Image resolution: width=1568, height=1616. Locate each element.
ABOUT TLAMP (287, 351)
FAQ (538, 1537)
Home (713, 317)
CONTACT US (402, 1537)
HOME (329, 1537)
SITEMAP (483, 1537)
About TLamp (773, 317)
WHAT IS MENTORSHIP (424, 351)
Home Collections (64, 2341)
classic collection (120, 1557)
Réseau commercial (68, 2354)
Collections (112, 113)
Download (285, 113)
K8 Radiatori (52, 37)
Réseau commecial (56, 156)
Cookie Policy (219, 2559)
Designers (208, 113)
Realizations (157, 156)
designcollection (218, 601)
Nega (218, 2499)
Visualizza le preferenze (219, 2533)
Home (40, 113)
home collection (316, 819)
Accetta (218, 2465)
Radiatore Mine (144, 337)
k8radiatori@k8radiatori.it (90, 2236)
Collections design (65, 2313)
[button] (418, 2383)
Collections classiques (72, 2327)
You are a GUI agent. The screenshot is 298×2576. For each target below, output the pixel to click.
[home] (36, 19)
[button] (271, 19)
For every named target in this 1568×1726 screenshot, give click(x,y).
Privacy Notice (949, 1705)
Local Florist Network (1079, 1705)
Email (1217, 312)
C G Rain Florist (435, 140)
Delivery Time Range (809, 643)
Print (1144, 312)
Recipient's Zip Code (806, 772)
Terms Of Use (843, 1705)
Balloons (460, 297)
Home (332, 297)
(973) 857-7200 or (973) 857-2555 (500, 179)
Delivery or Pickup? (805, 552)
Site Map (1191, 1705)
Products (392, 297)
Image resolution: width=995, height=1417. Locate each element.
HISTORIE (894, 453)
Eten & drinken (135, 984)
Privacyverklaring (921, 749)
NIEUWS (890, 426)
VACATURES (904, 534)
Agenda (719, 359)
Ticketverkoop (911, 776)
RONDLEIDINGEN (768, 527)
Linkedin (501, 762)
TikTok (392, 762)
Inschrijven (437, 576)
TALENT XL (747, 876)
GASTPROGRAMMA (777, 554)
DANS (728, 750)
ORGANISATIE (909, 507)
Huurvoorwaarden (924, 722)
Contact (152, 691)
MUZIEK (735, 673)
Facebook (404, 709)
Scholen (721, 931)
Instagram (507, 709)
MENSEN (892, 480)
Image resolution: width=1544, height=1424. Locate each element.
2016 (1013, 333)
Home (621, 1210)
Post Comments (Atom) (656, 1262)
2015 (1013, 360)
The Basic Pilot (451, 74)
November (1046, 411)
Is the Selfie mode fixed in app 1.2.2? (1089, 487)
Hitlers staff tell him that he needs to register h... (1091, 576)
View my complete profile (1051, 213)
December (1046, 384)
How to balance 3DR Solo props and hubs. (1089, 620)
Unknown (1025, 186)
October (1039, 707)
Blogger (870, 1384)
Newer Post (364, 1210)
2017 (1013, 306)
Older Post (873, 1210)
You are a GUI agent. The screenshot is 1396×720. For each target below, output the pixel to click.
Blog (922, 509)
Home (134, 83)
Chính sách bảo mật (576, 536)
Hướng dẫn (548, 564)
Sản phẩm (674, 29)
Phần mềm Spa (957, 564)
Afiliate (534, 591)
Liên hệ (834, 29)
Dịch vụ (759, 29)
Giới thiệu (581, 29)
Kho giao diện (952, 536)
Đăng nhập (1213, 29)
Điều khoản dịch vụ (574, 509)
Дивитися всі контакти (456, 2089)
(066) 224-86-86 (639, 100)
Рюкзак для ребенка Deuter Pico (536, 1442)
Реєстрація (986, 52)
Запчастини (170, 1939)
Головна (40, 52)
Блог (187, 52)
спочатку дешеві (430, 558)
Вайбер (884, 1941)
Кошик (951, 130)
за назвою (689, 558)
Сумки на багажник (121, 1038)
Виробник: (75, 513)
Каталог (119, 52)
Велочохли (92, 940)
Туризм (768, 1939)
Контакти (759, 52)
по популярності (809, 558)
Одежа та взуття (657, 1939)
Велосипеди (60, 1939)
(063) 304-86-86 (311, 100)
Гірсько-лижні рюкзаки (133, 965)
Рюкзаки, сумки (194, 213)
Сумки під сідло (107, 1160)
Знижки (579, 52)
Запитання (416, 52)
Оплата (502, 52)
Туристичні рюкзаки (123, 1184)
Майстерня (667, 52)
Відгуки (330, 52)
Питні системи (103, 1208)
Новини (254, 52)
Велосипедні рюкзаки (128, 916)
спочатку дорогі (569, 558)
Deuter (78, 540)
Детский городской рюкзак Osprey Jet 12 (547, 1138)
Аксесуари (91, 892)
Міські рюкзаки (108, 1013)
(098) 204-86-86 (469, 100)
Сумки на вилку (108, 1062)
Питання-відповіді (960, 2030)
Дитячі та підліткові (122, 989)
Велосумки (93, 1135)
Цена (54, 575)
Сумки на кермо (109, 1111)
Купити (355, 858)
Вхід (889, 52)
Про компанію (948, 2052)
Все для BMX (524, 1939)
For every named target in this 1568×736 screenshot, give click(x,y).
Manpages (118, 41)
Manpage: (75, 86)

════════════════════

■ PROBLEM DESCRIPTION
Would you show each line of the listing above that has the string "give"?

■ ANSWER BELOW
For every named target in this 1568×1726 screenshot, give click(x,y).
For every named target in this 1568×736 screenshot, give click(x,y).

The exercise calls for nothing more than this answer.